# THE TASK
In your copy, leave out the pictures; write out all the data exactly.

-- DATA FOR REVIEW follows --

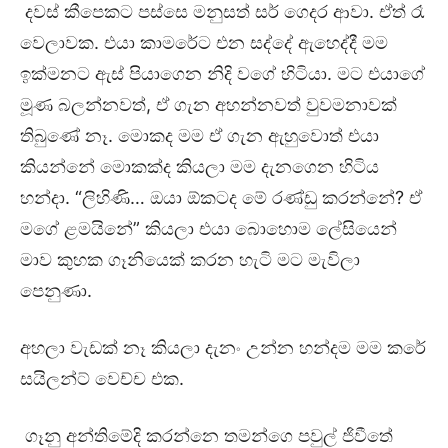
දවස් කීපෙකට පස්සෙ මනුසත් සර් ගෙදර ආවා. ඒත් රෑ
වෙලාවක. එයා කාමරේට එන සද්දේ ඇහෙද්දී මම
ඉක්මනට ඇස් පියාගෙන නිදි වගේ හිටියා. මට එයාගේ
මූණ බලන්නවත්, ඒ ගැන අහන්නවත් වුවමනාවක්
තිබුණේ නෑ. මොකද මම ඒ ගැන ඇහුවොත් එයා
කියන්නේ මොකක්ද කියලා මම දැනගෙන හිටිය
හන්දා. “ලිහිණි… ඔයා ඕකටද මේ රණ්ඩු කරන්නේ? ඒ
මගේ ළමයිනේ” කියලා එයා බොහොම ලේසියෙන්
මාව කුහක ගෑනියෙක් කරන හැටි මට මැවිලා
පෙනුණා.
අහලා වැඩක් නෑ කියලා දැනං උන්න හන්දම මම කරේ
සයිලන්ට් වෙච්ච එක.
ගෑනු අන්තිමේදි කරන්නෙ තමන්ගෙ පවුල් ජිවීතේ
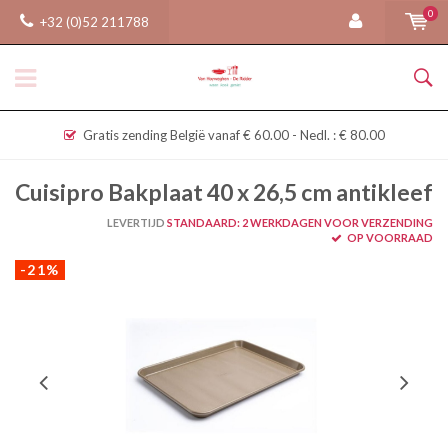
0
+32 (0)52 211788
Gratis zending België vanaf € 60.00 - Nedl. : € 80.00
Cuisipro Bakplaat 40 x 26,5 cm antikleef
LEVERTIJD
STANDAARD: 2 WERKDAGEN VOOR VERZENDING
OP VOORRAAD
-21%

-- DATA FOR REVIEW concluded --

# RESPONSE FOR THIS EXERCISE
දවස් කීපෙකට පස්සෙ මනුසත් සර් ගෙදර ආවා. ඒත් රෑ
වෙලාවක. එයා කාමරේට එන සද්දේ ඇහෙද්දී මම
ඉක්මනට ඇස් පියාගෙන නිදි වගේ හිටියා. මට එයාගේ
මූණ බලන්නවත්, ඒ ගැන අහන්නවත් වුවමනාවක්
තිබුණේ නෑ. මොකද මම ඒ ගැන ඇහුවොත් එයා
කියන්නේ මොකක්ද කියලා මම දැනගෙන හිටිය
හන්දා. “ලිහිණි… ඔයා ඕකටද මේ රණ්ඩු කරන්නේ? ඒ
මගේ ළමයිනේ” කියලා එයා බොහොම ලේසියෙන්
මාව කුහක ගෑනියෙක් කරන හැටි මට මැවිලා
පෙනුණා.
අහලා වැඩක් නෑ කියලා දැනං උන්න හන්දම මම කරේ
සයිලන්ට් වෙච්ච එක.
ගෑනු අන්තිමේදි කරන්නෙ තමන්ගෙ පවුල් ජිවීතේ
0
+32 (0)52 211788
Gratis zending België vanaf € 60.00 - Nedl. : € 80.00
Cuisipro Bakplaat 40 x 26,5 cm antikleef
LEVERTIJD
STANDAARD: 2 WERKDAGEN VOOR VERZENDING
OP VOORRAAD
-21%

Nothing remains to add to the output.